When I went through my “awkward phase”—you know the one: body changing, boobs growing, things like that—he no longer put me on his shoulders in the pool. He no longer picked me to be on his team when we played games. Instead, he distanced himself.

At first, it hurt.

At school, when I told my best friend Harper, his second cousin, that I had been reading magazine articles on how to make a guy fall in love with you, she laughed.

I didn’t think it was funny at all.

“Oh, I’m sorry, Ava. I didn’t mean to hurt your feelings. It’s just …” She stopped, and I waited.

Harper Abraham was that girl you wish you could be. She was the top of our class academically; any sports she played, she excelled at; and she was a friend to all, kindness pouring out of her. She did not do drama, and she smiled often. As a result, when she laughed at my teenage heartbreak, it pissed me off.

“Just what?” I asked, packing my book bag full of magazines and books.

“Ava, don’t be mad. He’s just … I don’t know, older and, like, family,” she finally said.

“You’re his family; I’m not.”

Harper and I went through a rough time after that. I left the library and never mentioned his name to her again. I hid my love for Luke for a while. When she brought it up, I shot it down. She didn’t get it. He was mine, I was his, and that was the way it was. Harper wasn’t the kind of girl who dreamed of her Prince Charming, though. She was too worried about spreading kindness and helping the less fortunate. (Seriously, she is that perfect.)

When Luke started dating, I accepted it. He didn’t love those girls. I mean, what was there to love? They didn’t know him, and he didn’t know them.

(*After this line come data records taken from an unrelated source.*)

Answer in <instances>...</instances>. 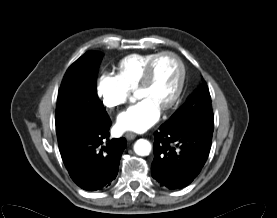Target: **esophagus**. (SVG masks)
Here are the masks:
<instances>
[{
  "label": "esophagus",
  "instance_id": "esophagus-1",
  "mask_svg": "<svg viewBox=\"0 0 277 218\" xmlns=\"http://www.w3.org/2000/svg\"><path fill=\"white\" fill-rule=\"evenodd\" d=\"M125 138H126L127 140H133V139L136 138V134H134V133H132V132H127V133L125 134Z\"/></svg>",
  "mask_w": 277,
  "mask_h": 218
}]
</instances>
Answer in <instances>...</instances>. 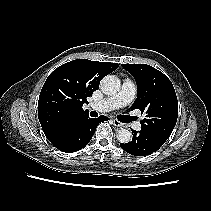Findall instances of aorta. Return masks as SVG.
<instances>
[{"instance_id": "762f6f07", "label": "aorta", "mask_w": 211, "mask_h": 211, "mask_svg": "<svg viewBox=\"0 0 211 211\" xmlns=\"http://www.w3.org/2000/svg\"><path fill=\"white\" fill-rule=\"evenodd\" d=\"M101 90L106 95H114L120 89V80L115 75L105 76L100 83ZM120 143H128L132 139V132L129 129L121 128L116 134Z\"/></svg>"}]
</instances>
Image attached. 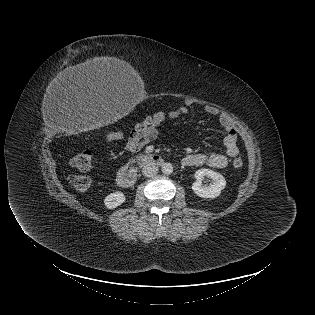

Harper was right. Our age difference was an issue, but someday, it wouldn’t be. Until then, I had to believe that true love would prevail.

And it would.

Luke joined the Army. The day I found out, my heart broke.

“Why?” I asked him when no one else was in earshot.

“Why, what?” he asked, also looking around to make sure no one could hear me, including his bimbo girlfriend.

“Why are you doing this? Leaving me?” I waved my hand around. “Leaving us?”

He looked at me and crossed his arms over his chest. “I’m a man, Ava. Until you grow up, you won’t understand this, but I need to make my own way.”

Tears immediately sprung to my eyes. My emotions were all over the place: hurt that he saw me as a child, sorrow because he was leaving, and anger because he just didn’t get it.

Then he hugged me.

“Someday, you’ll understand, okay? I’ll be back.”

You’ll be back for me, I thought. For me.

I prayed for Luke Lane every night. I prayed for his safety. I prayed for his return. I prayed for his love. God knew he was made for me, and so did I. That was all that mattered.

He came home on leave in time for graduation. His brother Jackson, Harper, his cousin Liam, and I all graduated that year. A few days after graduation, there was a party celebrating his safe return. And like every time he came home, there was a girl waiting. She was not me. She was physically my opposite: tall, big boobs, and red hair. I am short and dark-haired with less than average sized breasts and an ass that brings attention that I’m undetermined whether I like or not.